(Beginning of DATA LISTING)
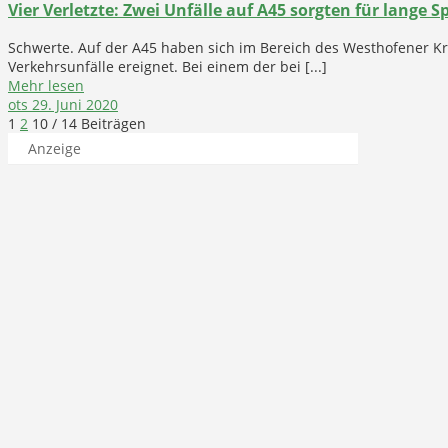
Vier Verletzte: Zwei Unfälle auf A45 sorgten für lange 
Schwerte. Auf der A45 haben sich im Bereich des Westhofener K
Verkehrsunfälle ereignet. Bei einem der bei [...]
Mehr lesen
ots
29. Juni 2020
1
2
10
/ 14 Beiträgen
Anzeige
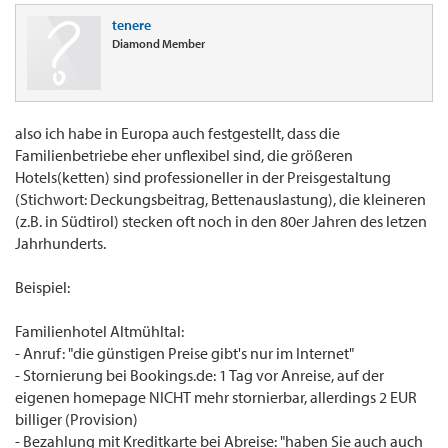
tenere
Diamond Member
also ich habe in Europa auch festgestellt, dass die
Familienbetriebe eher unflexibel sind, die größeren
Hotels(ketten) sind professioneller in der Preisgestaltung
(Stichwort: Deckungsbeitrag, Bettenauslastung), die kleineren
(z.B. in Südtirol) stecken oft noch in den 80er Jahren des letzen
Jahrhunderts.
Beispiel:
Familienhotel Altmühltal:
- Anruf: "die günstigen Preise gibt's nur im Internet"
- Stornierung bei Bookings.de: 1 Tag vor Anreise, auf der
eigenen homepage NICHT mehr stornierbar, allerdings 2 EUR
billiger (Provision)
- Bezahlung mit Kreditkarte bei Abreise: "haben Sie auch auch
(End of DATA LISTING)
Except for the pictures, give the data again word for word.

# [EXERCISE SOLUTION]
Vier Verletzte: Zwei Unfälle auf A45 sorgten für lange 
Schwerte. Auf der A45 haben sich im Bereich des Westhofener K
Verkehrsunfälle ereignet. Bei einem der bei [...]
Mehr lesen
ots
29. Juni 2020
1
2
10
/ 14 Beiträgen
Anzeige
tenere
Diamond Member
also ich habe in Europa auch festgestellt, dass die
Familienbetriebe eher unflexibel sind, die größeren
Hotels(ketten) sind professioneller in der Preisgestaltung
(Stichwort: Deckungsbeitrag, Bettenauslastung), die kleineren
(z.B. in Südtirol) stecken oft noch in den 80er Jahren des letzen
Jahrhunderts.
Beispiel:
Familienhotel Altmühltal:
- Anruf: "die günstigen Preise gibt's nur im Internet"
- Stornierung bei Bookings.de: 1 Tag vor Anreise, auf der
eigenen homepage NICHT mehr stornierbar, allerdings 2 EUR
billiger (Provision)
- Bezahlung mit Kreditkarte bei Abreise: "haben Sie auch auch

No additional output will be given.